The widespread use of aluminum oxides to synthesize heterogeneous catalysts in petroleum chemistry and oil refining makes it necessary to determine the factors that influence the efficiency of catalytic systems. However, there have been no studies on the effect of amorphous aluminum oxide in aluminum oxide catalysts on the characteristics of a catalytic reaction. The amount of amorphous aluminum hydroxides and oxides is generally not certified, but they can considerably worsen the performance of a catalyst. Amorphous aluminum oxide samples obtained from two different precursors are studied in this work via X-ray phase analysis, low-temperature nitrogen adsorption, electron microscopy, and thermally programmed desorption of ammonia. The catalytic properties of the samples are studied in the vapor phase dehydration of 1-phenylethanol to styrene.
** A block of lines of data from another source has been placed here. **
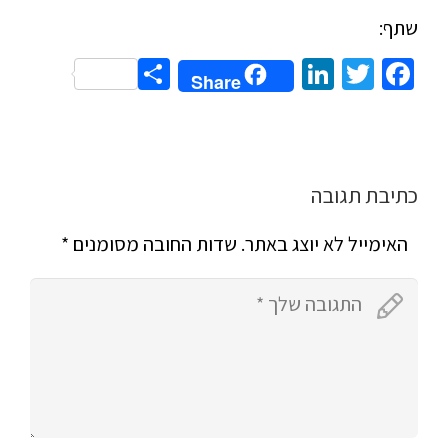
שתף:
Share
LinkedIn
Twitter
Facebook
Share
כתיבת תגובה
האימייל לא יוצג באתר.
שדות החובה מסומנים
*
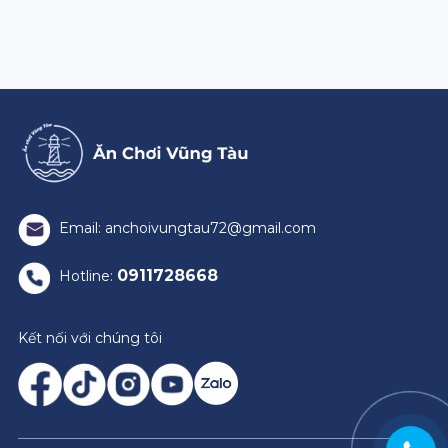
Email: anchoivungtau72@gmail.com
0911728668
Hotline:
Kết nối với chúng tôi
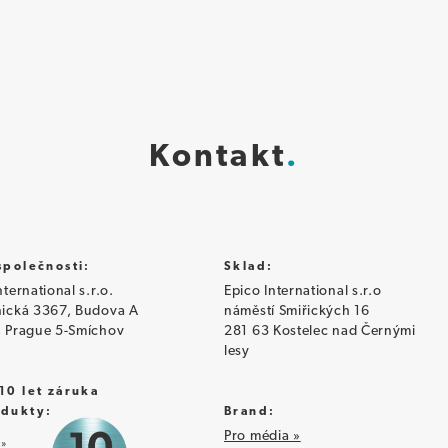
Kontakt
společnosti:
Sklad:
nternational s.r.o.
Epico International s.r.o
nická 3367, Budova A
náměstí Smiřických 16
, Prague 5-Smíchov
281 63 Kostelec nad Černými
lesy
10 let záruka
odukty:
Brand:
Pro média »
 »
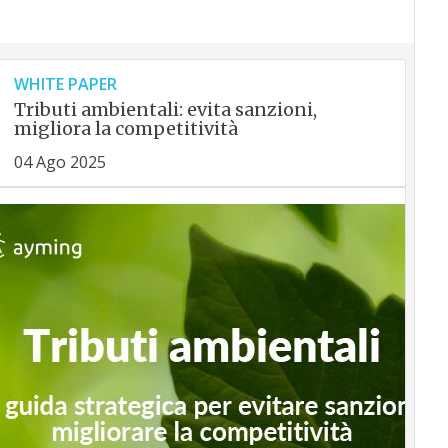
WHITE PAPER
Tributi ambientali: evita sanzioni,
migliora la competitività
04 Ago 2025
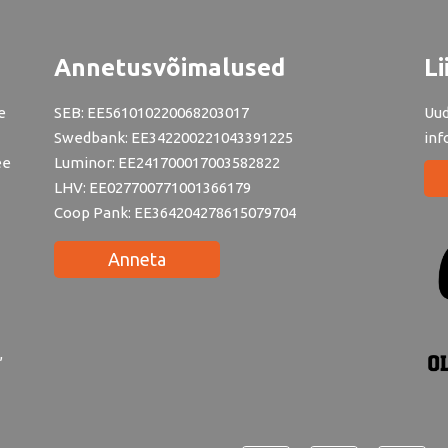
Annetusvõimalused
Li
e
SEB: EE561010220068203017
Uud
Swedbank: EE342200221043391225
inf
ee
Luminor: EE241700017003582822
LHV: EE027700771001366179
Coop Pank: EE364204278615079704
Anneta
,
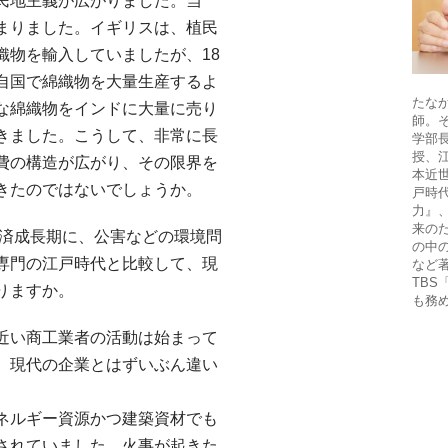
民地主義が広がりました。当
まりました。イギリスは、植民
織物を輸入していましたが、18
自国で綿織物を大量生産するよ
たなか
な綿織物をインドに大量に売り
師。そ
きました。こうして、非常に長
学部長
授、
費の構造が広がり、その限界を
本近
きたのではないでしょうか。
戸時
力』
来の
経済成長期に、公害などの環境問
の中
専門の江戸時代と比較して、現
など
TB
りますか。
も務
近い商工業者の活動は始まって
、現代の企業とはずいぶん違い
ネルギー資源かつ建築資材でも
されていました。火事が起きた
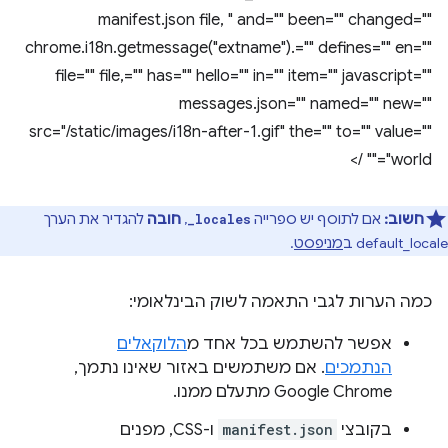
manifest.json file, " and="" been="" changed=""
chrome.i18n.getmessage("extname").="" defines="" en=""
file="" file,="" has="" hello="" in="" item="" javascript=""
messages.json="" named="" new=""
src="/static/images/i18n-after-1.gif" the="" to="" value=""
world"="" />
חשוב:
אם לתוסף יש ספרייה
,
חובה
להגדיר את הערך
_locales
default_locale ב
מניפסט
.
כמה הערות לגבי התאמה לשוק הבינלאומי:
אפשר להשתמש בכל אחד מ
הלוקאלים
הנתמכים
. אם משתמשים באזור שאינו נתמך,
Google Chrome מתעלם ממנו.
בקובצי
manifest.json
ו-CSS, מפנים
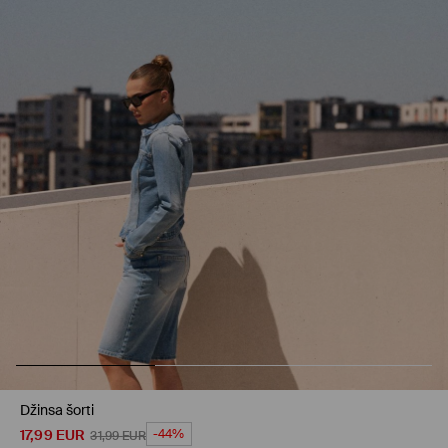
Džinsa šorti
17,99
EUR
-44%
31,99
EUR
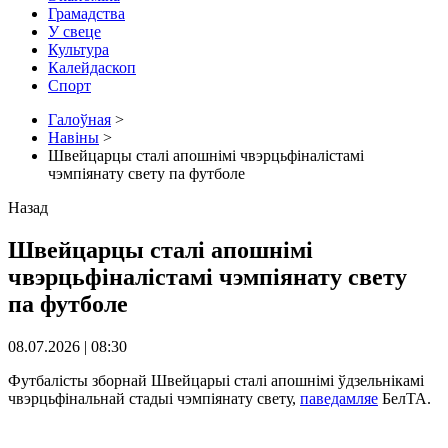
Грамадства
У свеце
Культура
Калейдаскоп
Спорт
Галоўная
>
Навіны
>
Швейцарцы сталі апошнімі чвэрцьфіналістамі
чэмпіянату свету па футболе
Назад
Швейцарцы сталі апошнімі
чвэрцьфіналістамі чэмпіянату свету
па футболе
08.07.2026 | 08:30
Футбалісты зборнай Швейцарыі сталі апошнімі ўдзельнікамі
чвэрцьфінальнай стадыі чэмпіянату свету,
паведамляе
БелТА.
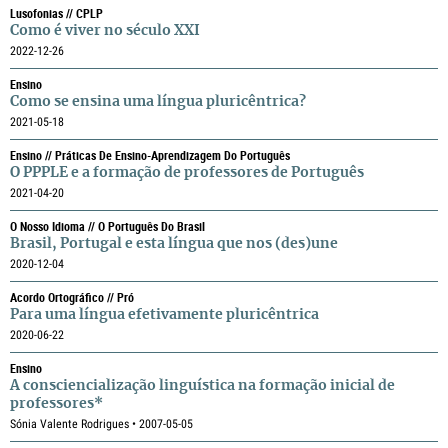
Lusofonias // CPLP
Como é viver no século XXI
2022-12-26
Ensino
Como se ensina uma língua pluricêntrica?
2021-05-18
Ensino // Práticas De Ensino-Aprendizagem Do Português
O PPPLE e a formação de professores de Português
2021-04-20
O Nosso Idioma // O Português Do Brasil
Brasil, Portugal e esta língua que nos (des)une
2020-12-04
Acordo Ortográfico // Pró
Para uma língua efetivamente pluricêntrica
2020-06-22
Ensino
A consciencialização linguística na formação inicial de
professores*
Sónia Valente Rodrigues • 2007-05-05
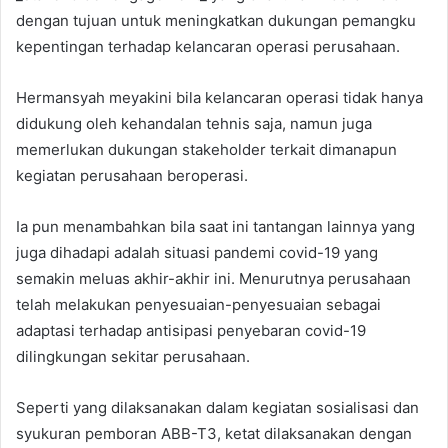
dengan tujuan untuk meningkatkan dukungan pemangku
kepentingan terhadap kelancaran operasi perusahaan.
Hermansyah meyakini bila kelancaran operasi tidak hanya
didukung oleh kehandalan tehnis saja, namun juga
memerlukan dukungan stakeholder terkait dimanapun
kegiatan perusahaan beroperasi.
Ia pun menambahkan bila saat ini tantangan lainnya yang
juga dihadapi adalah situasi pandemi covid-19 yang
semakin meluas akhir-akhir ini. Menurutnya perusahaan
telah melakukan penyesuaian-penyesuaian sebagai
adaptasi terhadap antisipasi penyebaran covid-19
dilingkungan sekitar perusahaan.
Seperti yang dilaksanakan dalam kegiatan sosialisasi dan
syukuran pemboran ABB-T3, ketat dilaksanakan dengan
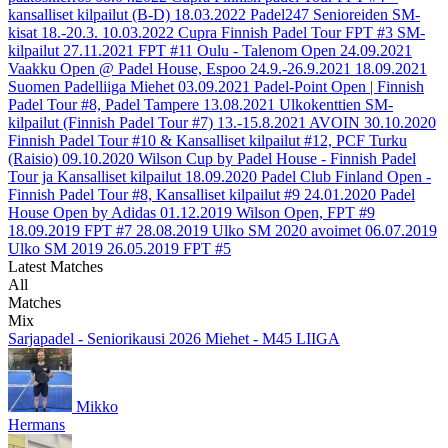
kansalliset kilpailut (B-D)
18.03.2022
Padel247 Senioreiden SM-
kisat 18.-20.3.
10.03.2022
Cupra Finnish Padel Tour FPT #3 SM-
kilpailut
27.11.2021
FPT #11 Oulu - Talenom Open
24.09.2021
Vaakku Open @ Padel House, Espoo 24.9.-26.9.2021
18.09.2021
Suomen Padelliiga Miehet
03.09.2021
Padel-Point Open | Finnish
Padel Tour #8, Padel Tampere
13.08.2021
Ulkokenttien SM-
kilpailut (Finnish Padel Tour #7) 13.-15.8.2021 AVOIN
30.10.2020
Finnish Padel Tour #10 & Kansalliset kilpailut #12, PCF Turku
(Raisio)
09.10.2020
Wilson Cup by Padel House - Finnish Padel
Tour ja Kansalliset kilpailut
18.09.2020
Padel Club Finland Open -
Finnish Padel Tour #8, Kansalliset kilpailut #9
24.01.2020
Padel
House Open by Adidas
01.12.2019
Wilson Open, FPT #9
18.09.2019
FPT #7
28.08.2019
Ulko SM 2020 avoimet
06.07.2019
Ulko SM 2019
26.05.2019
FPT #5
Latest Matches
All
Matches
Mix
Sarjapadel - Seniorikausi 2026 Miehet - M45 LIIGA
Mikko
Hermans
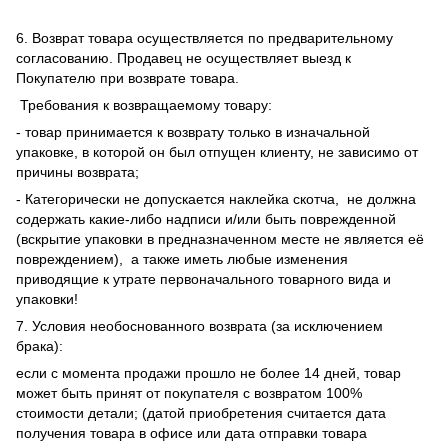
6. Возврат товара осуществляется по предварительному
согласованию. Продавец не осуществляет выезд к
Покупателю при возврате товара.
Требования к возвращаемому товару:
- товар принимается к возврату только в изначальной
упаковке, в которой он был отпущен клиенту, не зависимо от
причины возврата;
- Категорически не допускается наклейка скотча, не должна
содержать какие-либо надписи и/или быть поврежденной
(вскрытие упаковки в предназначенном месте не является её
повреждением), а также иметь любые изменения
приводящие к утрате первоначального товарного вида и
упаковки!
7. Условия необоснованного возврата (за исключением
брака):
если с момента продажи прошло не более 14 дней, товар
может быть принят от покупателя с возвратом 100%
стоимости детали; (датой приобретения считается дата
получения товара в офисе или дата отправки товара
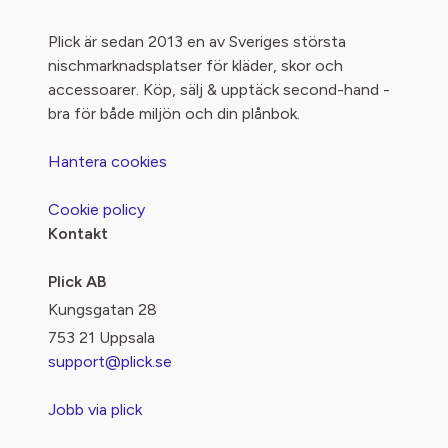
Plick är sedan 2013 en av Sveriges största
nischmarknadsplatser för kläder, skor och
accessoarer. Köp, sälj & upptäck second-hand -
bra för både miljön och din plånbok.
Hantera cookies
Cookie policy
Kontakt
Plick AB
Kungsgatan 28
753 21 Uppsala
support@plick.se
Jobb via plick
It is shown for the first time that the transformation of amorphous aluminum oxide during the catalytic reaction lowers the conversion of alcohol from 84 (for a fresh catalyst) to 64% (for a regenerated sample). The crystallization of amorphous aluminum oxide through high temperature treatment contributes to an increase in catalytic indicators. However, they do not reach the required values because of a strong drop in the textural characteristics and acidic properties of an aluminum oxide surface.